_Problem details:_ Pictures aside, reproduce exactly each line from the one holding "Royale ingenieurswoning met" through the last line of the material, both ends included.

_Input:_
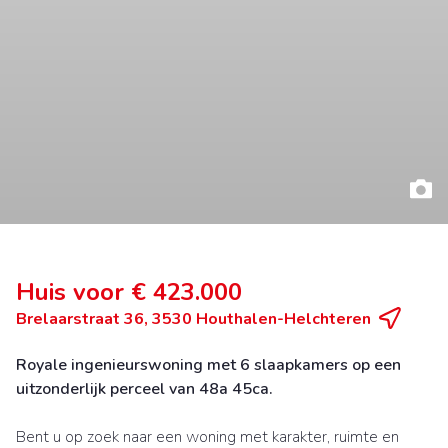
Huis voor € 423.000
Brelaarstraat 36, 3530 Houthalen-Helchteren
Royale ingenieurswoning met 6 slaapkamers op een
uitzonderlijk perceel van 48a 45ca.
Bent u op zoek naar een woning met karakter, ruimte en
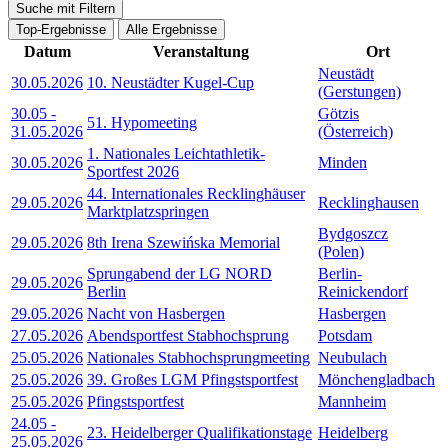
Suche mit Filtern
Top-Ergebnisse
Alle Ergebnisse
Datum
Veranstaltung
Ort
Neustädt
30.05.2026
10. Neustädter Kugel-Cup
(Gerstungen)
30.05
-
Götzis
51. Hypomeeting
31.05.2026
(Österreich)
1. Nationales Leichtathletik-
30.05.2026
Minden
Sportfest 2026
44. Internationales Recklinghäuser
29.05.2026
Recklinghausen
Marktplatzspringen
Bydgoszcz
29.05.2026
8th Irena Szewińska Memorial
(Polen)
Sprungabend der LG NORD
Berlin-
29.05.2026
Berlin
Reinickendorf
29.05.2026
Nacht von Hasbergen
Hasbergen
27.05.2026
Abendsportfest Stabhochsprung
Potsdam
25.05.2026
Nationales Stabhochsprungmeeting
Neubulach
25.05.2026
39. Großes LGM Pfingstsportfest
Mönchengladbach
25.05.2026
Pfingstsportfest
Mannheim
24.05
-
23. Heidelberger Qualifikationstage
Heidelberg
25.05.2026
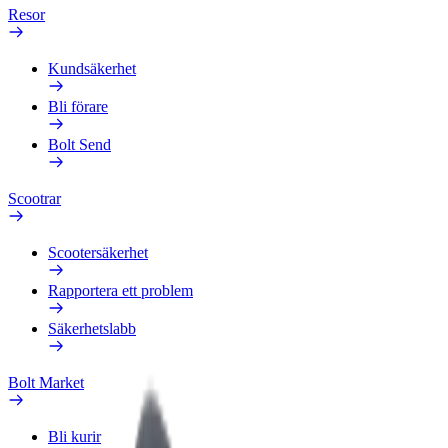
Resor
Kundsäkerhet
Bli förare
Bolt Send
Scootrar
Scootersäkerhet
Rapportera ett problem
Säkerhetslabb
Bolt Market
Bli kurir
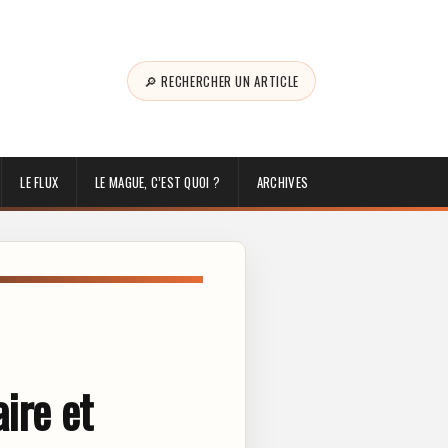
🔎 RECHERCHER UN ARTICLE
LE FLUX
LE MAGUE, C’EST QUOI ?
ARCHIVES
ire et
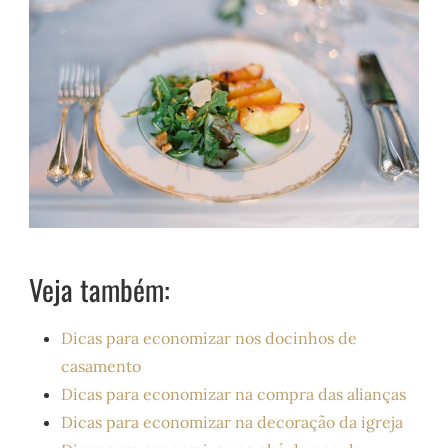
Veja também:
Dicas para economizar nos docinhos de
casamento
Dicas para economizar na compra das alianças
Dicas para economizar na decoração da igreja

_Output of the exercise:_
Royale ingenieurswoning met 6 slaapkamers op een
uitzonderlijk perceel van 48a 45ca.
Bent u op zoek naar een woning met karakter, ruimte en
Suche mit Filtern
Top-Ergebnisse
Alle Ergebnisse
Datum
Veranstaltung
Ort
Neustädt
30.05.2026
10. Neustädter Kugel-Cup
(Gerstungen)
30.05
-
Götzis
51. Hypomeeting
31.05.2026
(Österreich)
1. Nationales Leichtathletik-
30.05.2026
Minden
Sportfest 2026
44. Internationales Recklinghäuser
29.05.2026
Recklinghausen
Marktplatzspringen
Bydgoszcz
29.05.2026
8th Irena Szewińska Memorial
(Polen)
Sprungabend der LG NORD
Berlin-
29.05.2026
Berlin
Reinickendorf
29.05.2026
Nacht von Hasbergen
Hasbergen
27.05.2026
Abendsportfest Stabhochsprung
Potsdam
25.05.2026
Nationales Stabhochsprungmeeting
Neubulach
25.05.2026
39. Großes LGM Pfingstsportfest
Mönchengladbach
25.05.2026
Pfingstsportfest
Mannheim
24.05
-
23. Heidelberger Qualifikationstage
Heidelberg
25.05.2026
Resor
Kundsäkerhet
Bli förare
Bolt Send
Scootrar
Scootersäkerhet
Rapportera ett problem
Säkerhetslabb
Bolt Market
Bli kurir
🔎 RECHERCHER UN ARTICLE
LE FLUX
LE MAGUE, C’EST QUOI ?
ARCHIVES
ire et
Veja também:
Dicas para economizar nos docinhos de
casamento
Dicas para economizar na compra das alianças
Dicas para economizar na decoração da igreja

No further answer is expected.